Voto vencido do Presidente do TC
Entretanto, conforme consta na declaração anexada ao referido acórdão remetido a este jornal, a decisão contou com o voto vencido do Juiz Conselheiro José Pina Delgado, atual Presidente do TC, na medida em que este magistrado considerou que as quatro normas deviam ter sido declaradas inconstitucionais.

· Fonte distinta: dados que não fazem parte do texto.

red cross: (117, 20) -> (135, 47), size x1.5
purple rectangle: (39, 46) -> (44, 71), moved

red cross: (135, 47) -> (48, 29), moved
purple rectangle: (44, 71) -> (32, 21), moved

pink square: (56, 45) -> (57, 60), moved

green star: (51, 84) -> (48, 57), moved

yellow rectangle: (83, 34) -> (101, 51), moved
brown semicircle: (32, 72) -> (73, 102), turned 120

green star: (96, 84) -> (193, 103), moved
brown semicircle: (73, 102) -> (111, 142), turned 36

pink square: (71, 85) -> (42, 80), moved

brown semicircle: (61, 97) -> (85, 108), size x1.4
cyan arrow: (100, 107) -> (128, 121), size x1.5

«A primeira por ser incompatível com o princípio da determinabilidade penal e por ser manifestamente desproporcional; A segunda, por agravar ainda mais crimes cometidos por mera posse de brinquedo de arma de fogo em violação do princípio da proporcionalidade; A terceira, por agravar ainda mais crimes cometidos em circunstâncias em que se desconhece que uma pessoa poderá ter na sua posse objeto letal ou intimidatório ou peça de vestuário que permite a ocultação da identidade por desconformidade com o princípio da culpa; e a quarta, por se ter, na sua opinião, construído, uma norma vaga e confusa em detrimento das exigências de precisão decorrentes do princípio da segurança jurídica, ínsito ao princípio do Estado de Direito», sustentou Pina Delgado segundo o comunicado do Tribunal Constitucional remetido a este jornal.